その人影には手に余るほどの分厚い蔵書をテーブルに置いた。
その時、微かに空気が揺らいだ。
「リィゾ……」
「はい、姫様」
現れたのは、黒い鎧に身を包んだ男。
鋭い目つきと雰囲気を携えた男だった。
「……調べはついた?」
「は。現在、アルクェイド・ブリュンスタッドと第七位は日本の三咲町に滞在中。
彼の街に同胞がおったようで、第七位はその事後処理のために滞在しております」
「そう。あの子は?」
「は。アルクェイド殿は未だにそこの留まっておられます」
「……噂通りのようね」
「左様で」
椅子に腰掛けていた影がゆっくりとリィゾと呼ばれた男に近づく。
燭台が灯す光源が仄かのその姿を映しだした。
照らしているはずの光さえも吸い込んでしまうような黒い髪。

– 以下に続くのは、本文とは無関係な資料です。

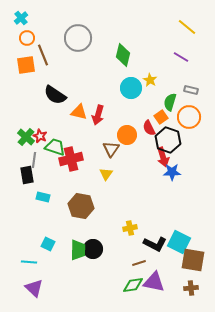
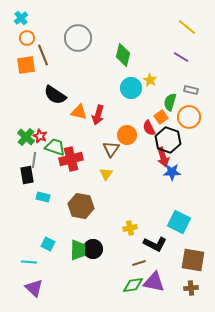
cyan square at (179, 242): moved 20 px up
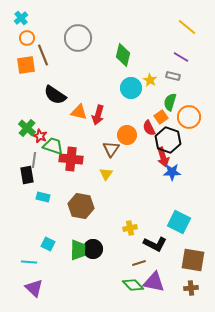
gray rectangle at (191, 90): moved 18 px left, 14 px up
green cross at (26, 137): moved 1 px right, 9 px up
green trapezoid at (55, 147): moved 2 px left, 1 px up
red cross at (71, 159): rotated 20 degrees clockwise
green diamond at (133, 285): rotated 55 degrees clockwise
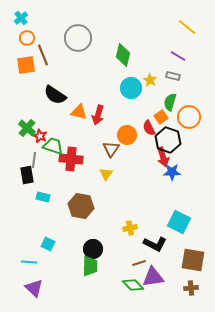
purple line at (181, 57): moved 3 px left, 1 px up
green trapezoid at (78, 250): moved 12 px right, 16 px down
purple triangle at (154, 282): moved 1 px left, 5 px up; rotated 20 degrees counterclockwise
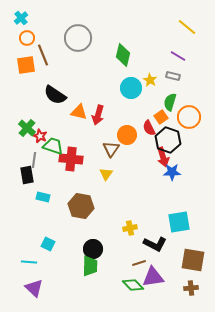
cyan square at (179, 222): rotated 35 degrees counterclockwise
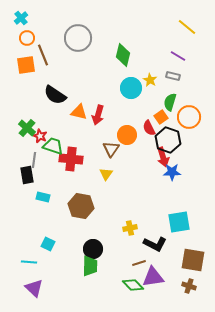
brown cross at (191, 288): moved 2 px left, 2 px up; rotated 24 degrees clockwise
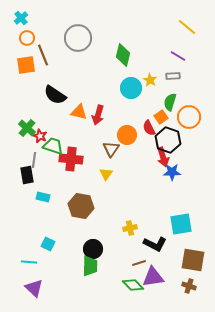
gray rectangle at (173, 76): rotated 16 degrees counterclockwise
cyan square at (179, 222): moved 2 px right, 2 px down
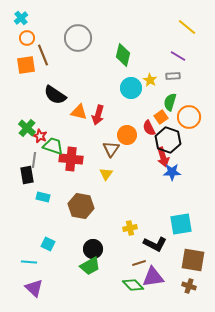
green trapezoid at (90, 266): rotated 60 degrees clockwise
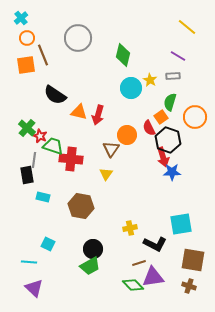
orange circle at (189, 117): moved 6 px right
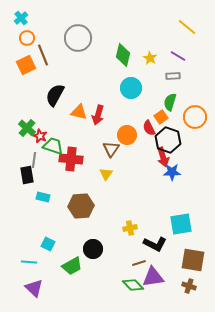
orange square at (26, 65): rotated 18 degrees counterclockwise
yellow star at (150, 80): moved 22 px up
black semicircle at (55, 95): rotated 85 degrees clockwise
brown hexagon at (81, 206): rotated 15 degrees counterclockwise
green trapezoid at (90, 266): moved 18 px left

そして、その黒を誇示するかのように着飾った漆黒のドレス。
肌は白く、なのに瞳は紅い。
整いすぎたかんばせが小さく傾いた。
「……何か?」
目の前の人物が何かを考えていることは解る。しかし、一体何を考えているのか。
皆目、見当が付かない。
「いいえ。噂が本当のようだから、あの子はまだまだ大丈夫と思っただけよ」
「そうで御座いますな。彼女の容態は良好のようです」
「……それで? あの二人が彼の地に留まっている理由は?」
「はい。どうやらあの二人は一人の男と接触しているようです」
「男……?」
意外な言葉だった。
あの二人は、そう言ったことには無縁だったはずだ。
だから、その紅い瞳は驚いていた。
「代行者はともかく、あの子が?」
「はい。いつからか解りませぬが、前とは随分と雰囲気が違っているようです」
「どう言った風に?」
するとリィゾは少々口を詰んだ。
そして、
「……明るくなられたそうで」
「……そうなの」
その瞳が閉じられる。
そして、また開けられた。
「その男、興味があるわね。一体、誰?」
「はい。その者の名は――」
週末の休日。
今日は前から妹と約束していた通り、家でお茶会を開いていた。俺と妹の秋葉。そして双子の使用人である翡翠と琥珀さん。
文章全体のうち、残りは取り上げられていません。